--- START ---

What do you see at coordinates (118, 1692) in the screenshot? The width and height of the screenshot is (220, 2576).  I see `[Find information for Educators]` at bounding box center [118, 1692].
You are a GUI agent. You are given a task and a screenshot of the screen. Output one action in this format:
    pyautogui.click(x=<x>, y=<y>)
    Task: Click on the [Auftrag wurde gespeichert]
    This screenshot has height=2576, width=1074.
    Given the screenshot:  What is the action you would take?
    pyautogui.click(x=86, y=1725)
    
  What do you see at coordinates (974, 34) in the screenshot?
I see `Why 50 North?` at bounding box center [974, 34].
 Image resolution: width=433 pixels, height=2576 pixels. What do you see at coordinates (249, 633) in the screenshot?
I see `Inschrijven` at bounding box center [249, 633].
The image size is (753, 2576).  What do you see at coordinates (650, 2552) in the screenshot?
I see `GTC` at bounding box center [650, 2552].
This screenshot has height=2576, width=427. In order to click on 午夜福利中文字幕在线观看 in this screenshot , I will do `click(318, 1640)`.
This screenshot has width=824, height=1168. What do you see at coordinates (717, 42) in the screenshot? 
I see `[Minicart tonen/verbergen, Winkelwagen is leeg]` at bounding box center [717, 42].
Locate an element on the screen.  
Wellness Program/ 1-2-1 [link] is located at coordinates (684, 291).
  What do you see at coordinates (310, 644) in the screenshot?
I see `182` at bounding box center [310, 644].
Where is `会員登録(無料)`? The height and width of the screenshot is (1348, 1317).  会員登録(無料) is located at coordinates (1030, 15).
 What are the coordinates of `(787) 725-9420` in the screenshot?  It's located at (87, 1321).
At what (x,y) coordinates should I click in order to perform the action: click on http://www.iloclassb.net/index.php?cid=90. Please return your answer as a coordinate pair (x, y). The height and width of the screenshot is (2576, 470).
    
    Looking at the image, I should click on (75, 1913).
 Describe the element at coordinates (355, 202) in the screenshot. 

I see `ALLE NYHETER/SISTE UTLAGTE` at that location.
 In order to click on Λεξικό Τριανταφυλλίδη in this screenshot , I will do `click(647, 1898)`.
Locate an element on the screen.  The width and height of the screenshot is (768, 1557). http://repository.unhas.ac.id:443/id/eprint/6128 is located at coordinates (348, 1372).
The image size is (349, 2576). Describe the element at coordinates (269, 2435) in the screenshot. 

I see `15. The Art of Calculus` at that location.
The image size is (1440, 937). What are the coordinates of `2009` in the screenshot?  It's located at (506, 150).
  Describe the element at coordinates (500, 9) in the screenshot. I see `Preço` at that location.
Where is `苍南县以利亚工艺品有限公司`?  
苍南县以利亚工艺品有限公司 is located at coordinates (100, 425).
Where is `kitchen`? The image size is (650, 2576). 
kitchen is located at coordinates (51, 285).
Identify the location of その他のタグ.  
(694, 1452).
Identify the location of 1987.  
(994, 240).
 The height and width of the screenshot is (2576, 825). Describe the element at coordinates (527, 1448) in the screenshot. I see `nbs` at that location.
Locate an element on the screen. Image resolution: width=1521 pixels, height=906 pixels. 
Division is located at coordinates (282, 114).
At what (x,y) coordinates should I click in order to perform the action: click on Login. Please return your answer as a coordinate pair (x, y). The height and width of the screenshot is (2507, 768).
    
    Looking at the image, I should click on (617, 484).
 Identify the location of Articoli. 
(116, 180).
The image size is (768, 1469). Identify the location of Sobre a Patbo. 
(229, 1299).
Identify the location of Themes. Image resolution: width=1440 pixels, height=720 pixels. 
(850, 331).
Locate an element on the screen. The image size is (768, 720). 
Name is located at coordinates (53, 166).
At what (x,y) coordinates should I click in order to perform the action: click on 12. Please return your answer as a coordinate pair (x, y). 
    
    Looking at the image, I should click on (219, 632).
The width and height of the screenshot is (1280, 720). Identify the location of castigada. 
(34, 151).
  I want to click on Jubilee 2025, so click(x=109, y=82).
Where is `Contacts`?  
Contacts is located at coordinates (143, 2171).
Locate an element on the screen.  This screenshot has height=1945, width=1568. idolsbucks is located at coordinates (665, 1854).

--- END ---

WHAT IS NEEDED:
Please return all of the records exactly.

REPLY:
What do you see at coordinates (118, 1692) in the screenshot? The width and height of the screenshot is (220, 2576).  I see `[Find information for Educators]` at bounding box center [118, 1692].
You are a GUI agent. You are given a task and a screenshot of the screen. Output one action in this format:
    pyautogui.click(x=<x>, y=<y>)
    Task: Click on the [Auftrag wurde gespeichert]
    This screenshot has height=2576, width=1074.
    Given the screenshot:  What is the action you would take?
    pyautogui.click(x=86, y=1725)
    
  What do you see at coordinates (974, 34) in the screenshot?
I see `Why 50 North?` at bounding box center [974, 34].
 Image resolution: width=433 pixels, height=2576 pixels. What do you see at coordinates (249, 633) in the screenshot?
I see `Inschrijven` at bounding box center [249, 633].
The image size is (753, 2576).  What do you see at coordinates (650, 2552) in the screenshot?
I see `GTC` at bounding box center [650, 2552].
This screenshot has height=2576, width=427. In order to click on 午夜福利中文字幕在线观看 in this screenshot , I will do `click(318, 1640)`.
This screenshot has width=824, height=1168. What do you see at coordinates (717, 42) in the screenshot? 
I see `[Minicart tonen/verbergen, Winkelwagen is leeg]` at bounding box center [717, 42].
Locate an element on the screen.  
Wellness Program/ 1-2-1 [link] is located at coordinates (684, 291).
  What do you see at coordinates (310, 644) in the screenshot?
I see `182` at bounding box center [310, 644].
Where is `会員登録(無料)`? The height and width of the screenshot is (1348, 1317).  会員登録(無料) is located at coordinates (1030, 15).
 What are the coordinates of `(787) 725-9420` in the screenshot?  It's located at (87, 1321).
At what (x,y) coordinates should I click in order to perform the action: click on http://www.iloclassb.net/index.php?cid=90. Please return your answer as a coordinate pair (x, y). The height and width of the screenshot is (2576, 470).
    
    Looking at the image, I should click on (75, 1913).
 Describe the element at coordinates (355, 202) in the screenshot. 

I see `ALLE NYHETER/SISTE UTLAGTE` at that location.
 In order to click on Λεξικό Τριανταφυλλίδη in this screenshot , I will do `click(647, 1898)`.
Locate an element on the screen.  The width and height of the screenshot is (768, 1557). http://repository.unhas.ac.id:443/id/eprint/6128 is located at coordinates (348, 1372).
The image size is (349, 2576). Describe the element at coordinates (269, 2435) in the screenshot. 

I see `15. The Art of Calculus` at that location.
The image size is (1440, 937). What are the coordinates of `2009` in the screenshot?  It's located at (506, 150).
  Describe the element at coordinates (500, 9) in the screenshot. I see `Preço` at that location.
Where is `苍南县以利亚工艺品有限公司`?  
苍南县以利亚工艺品有限公司 is located at coordinates (100, 425).
Where is `kitchen`? The image size is (650, 2576). 
kitchen is located at coordinates (51, 285).
Identify the location of その他のタグ.  
(694, 1452).
Identify the location of 1987.  
(994, 240).
 The height and width of the screenshot is (2576, 825). Describe the element at coordinates (527, 1448) in the screenshot. I see `nbs` at that location.
Locate an element on the screen. Image resolution: width=1521 pixels, height=906 pixels. 
Division is located at coordinates (282, 114).
At what (x,y) coordinates should I click in order to perform the action: click on Login. Please return your answer as a coordinate pair (x, y). The height and width of the screenshot is (2507, 768).
    
    Looking at the image, I should click on (617, 484).
 Identify the location of Articoli. 
(116, 180).
The image size is (768, 1469). Identify the location of Sobre a Patbo. 
(229, 1299).
Identify the location of Themes. Image resolution: width=1440 pixels, height=720 pixels. 
(850, 331).
Locate an element on the screen. The image size is (768, 720). 
Name is located at coordinates (53, 166).
At what (x,y) coordinates should I click in order to perform the action: click on 12. Please return your answer as a coordinate pair (x, y). 
    
    Looking at the image, I should click on (219, 632).
The width and height of the screenshot is (1280, 720). Identify the location of castigada. 
(34, 151).
  I want to click on Jubilee 2025, so click(x=109, y=82).
Where is `Contacts`?  
Contacts is located at coordinates (143, 2171).
Locate an element on the screen.  This screenshot has height=1945, width=1568. idolsbucks is located at coordinates (665, 1854).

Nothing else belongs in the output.